:: Data extract
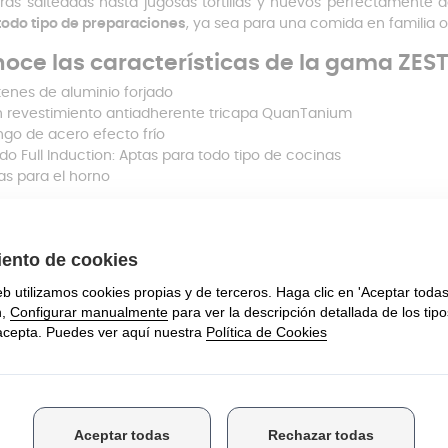
ras salteadas hasta jugosas tortillas y huevos perfectamente d
todo tipo de preparaciones
, ya sea para una comida en familia 
oce las características de la gama ZES
tenes de aluminio forjado
 revestimiento antiadherente tricapa QuanTanium
go de acero efecto frío
do Full Induction: Aptas para todo tipo de cocinas
as para el horno
artenes ZEST están
fabricadas con aluminio forjado
, un materia
mará con el tiempo
, incluso después de un uso intensivo y a al
us sartenes sean de lo más robustas, permitiendo una distribució
u comida se cocinará de manera más eficiente, ahorrando tiemp
as a su
revestimiento antiadherente tricapa QuanTanium
, que 
recen una superficie de cocción excepcionalmente duradera y re
os alimentos se peguen, lo que
no solo facilita la cocción,
dherente garantiza que no necesitarás usar grandes cantidades
a más saludable, manteniendo los sabores y nutrientes intactos
ngo de acero
de estas sartenes ha sido diseñado con tu c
::::
## Work required
Could you repeat all of the entries exactly, without the pictures?

## Answer for the task
ras salteadas hasta jugosas tortillas y huevos perfectamente d
todo tipo de preparaciones
, ya sea para una comida en familia 
oce las características de la gama ZES
tenes de aluminio forjado
 revestimiento antiadherente tricapa QuanTanium
go de acero efecto frío
do Full Induction: Aptas para todo tipo de cocinas
as para el horno
artenes ZEST están
fabricadas con aluminio forjado
, un materia
mará con el tiempo
, incluso después de un uso intensivo y a al
us sartenes sean de lo más robustas, permitiendo una distribució
u comida se cocinará de manera más eficiente, ahorrando tiemp
as a su
revestimiento antiadherente tricapa QuanTanium
, que 
recen una superficie de cocción excepcionalmente duradera y re
os alimentos se peguen, lo que
no solo facilita la cocción,
dherente garantiza que no necesitarás usar grandes cantidades
a más saludable, manteniendo los sabores y nutrientes intactos
ngo de acero
de estas sartenes ha sido diseñado con tu c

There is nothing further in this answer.